Inupiaq people are watching in horror as climate change claims their homes. Having endured repeated flooding and erosion from sea-ice melting and permafrost thaw, the 400 residents of Kivalina, an Alaskan village on a low barrier island in the Chukchi Sea, voted in 1998 and in 2000 to relocate — together — to coastal sites on higher ground. More than a decade and a half later, Kivalina remains in limbo, its move stymied by institutional, financial and physical barriers1.

No US federal or state agency has a mandate to undertake such mass resettlement, even though the government spent more than US$15 million on erosion control between 2006 and 2009. Kivalina has failed to raise funds through climate lawsuits against oil and gas companies. And it has yet to identify suitable relocation sites.

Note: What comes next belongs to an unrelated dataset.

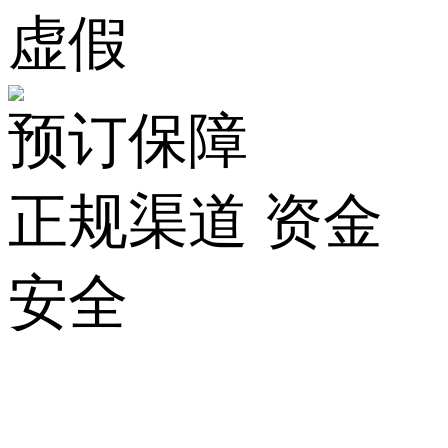
虚假
预订保障
正规渠道 资金
安全
关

Meanwhile, the village's water-supply and waste-storage systems have been damaged, and it could become uninhabitable within a decade. Tens of thousands of people in more than 85% of Alaska's 213 native villages face similar threats1.

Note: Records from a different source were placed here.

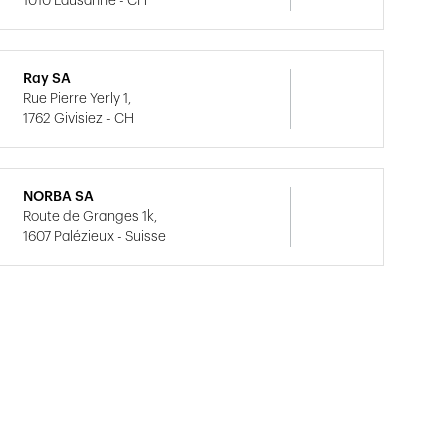
1010 Lausanne - CH
Ray SA
Rue Pierre Yerly 1,
1762 Givisiez - CH
NORBA SA
Route de Granges 1k,
1607 Palézieux - Suisse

Papua New Guinea, China and Vietnam have already relocated communities that were vulnerable to flooding2. More than a dozen developing countries, including Uganda and Bhutan, have submitted national adaptation plans to the United Nations that involve population resettlement3. Sea-level rise this century threatens the cultural and national survival of several low-lying island nations in the Pacific and Indian oceans4. By 2050, climate-related hazards such as flooding, soil salinization, coastal erosion and droughts could displace hundreds of millions of people around the world from their homes, either temporarily or permanently4.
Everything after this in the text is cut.